Ciao Nikos

Thank you for your comments. I do also have the vegetation types as
independent layers (there are 15 in all). I could of course produce the
result that I need by using Intersect, but this can only be done with
two layers at a time. Although some layers do not overlap, there are
many overlaps and performing this analysis two layers at a time would
be complicated (especially as in a few cases there are more than two
layers overlapping). What I was hoping to find is a way to do intersect
on either (a) many layers together, or (b) of polygons within a single
layer.

Your suggestion to rasterize the 15 layers and work from this is one
possibility (although I haven't thought it through).

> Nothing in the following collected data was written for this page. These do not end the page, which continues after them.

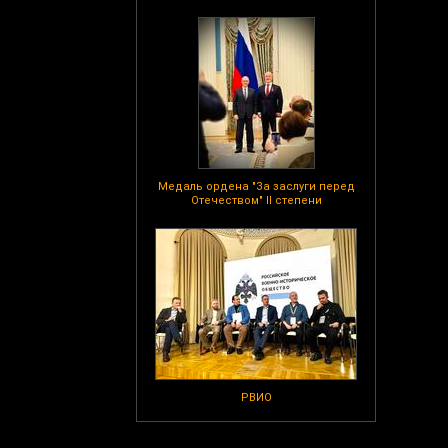
Медаль ордена "За заслуги перед
Отечеством" II степени
РВИО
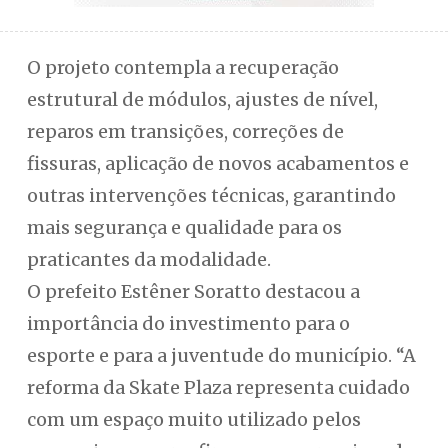
O projeto contempla a recuperação
estrutural de módulos, ajustes de nível,
reparos em transições, correções de
fissuras, aplicação de novos acabamentos e
outras intervenções técnicas, garantindo
mais segurança e qualidade para os
praticantes da modalidade.
O prefeito Estêner Soratto destacou a
importância do investimento para o
esporte e para a juventude do município. “A
reforma da Skate Plaza representa cuidado
com um espaço muito utilizado pelos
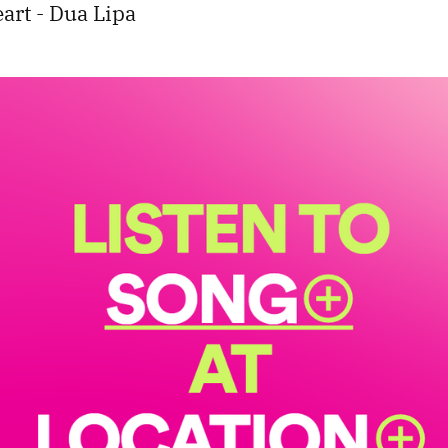
art - Dua Lipa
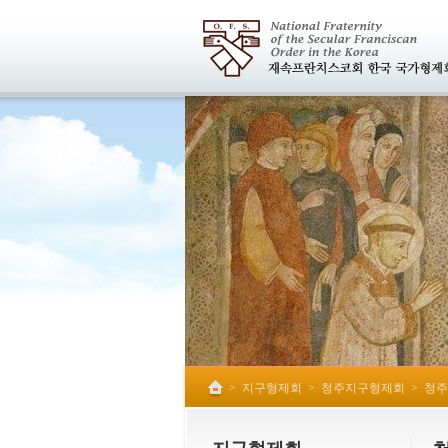
>
지구형제회
>
청주지구형제회
>
청주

There is a grass tool v.patch in the QGIS processing toolbox ('Create a
new vector map layer by combining other vector map layers'). I thought
this would do the trick but it presents an error message near the end
of the process.

Thanks, Martino

On Thu, 2017-09-28 at 15:38 +0200, Nikos Alexandris wrote:
> * Martino <martin.pesca...@inventati.org> [2017-09-28 13:52:25
> +0100]:
> 
> Ciao Martino,
> 
> > I have a vector layer containing polygons that represent vegetation
> > patches. There are 15 vegetation types (and most have more than one
> > polygon; i.e. the polygons are multipart). Some of the polygons
> > overlap
> > as the areas have more than one classification (e.g. a polygon
> > representing one plant species and a polygon representing another
> > plant
> > species).
> 
> Can you derive as many independent layers as the number of vegetation
> types?  Manually or better with a small script.
> 
> 
> > I would like to produce a new layer in which all of the overlapping
> > areas become new polygons. For example, an area of overlap of a
> > patch
> > of Species A and a patch of Species B would become a new polygon
> > representing areas containing both species (and the non-overlapping
> > areas would become separate polygons).
> 
> I think having independent layers would be the basis to work on and
> produce the kind of combinatory polygons you are aiming at.
> 
> 
> > So I start with 
> > 
> > Polygon with Species A
> > Polygon with Species B
> > 
> > and the result would be
> > 
> > Polygon with only Species A
> > Polygon with only Species B
> > Polygon with Species A & B
> > 
> > I am unable to figure out how to do this!
> > 
> > If anybody has any suggestions, I would welcome them.
> > 
> > With thanks.
> 
> 
> If you have Polygon "A" and Polygon "B", then look after
> geoprocessing
> operations. For example, 'Intersection', Union', and the likes should
> give what you are looking for.
> 
> Alternatively, if you could work with raster maps, you can think of
> having raster maps for each individual vegetation type, then combine
> the
> maps based on some classification scheme that does include
> combinations
> of vegetation types. Say vegetation type A is going to be assigned a
> pixel value of 1, vegetation type B is going to get a pixel value
> of 2 and then a pixel occupied by A and B is goint to get a pixel
> value
> of 3.
> 
> This is an idea to approach the question.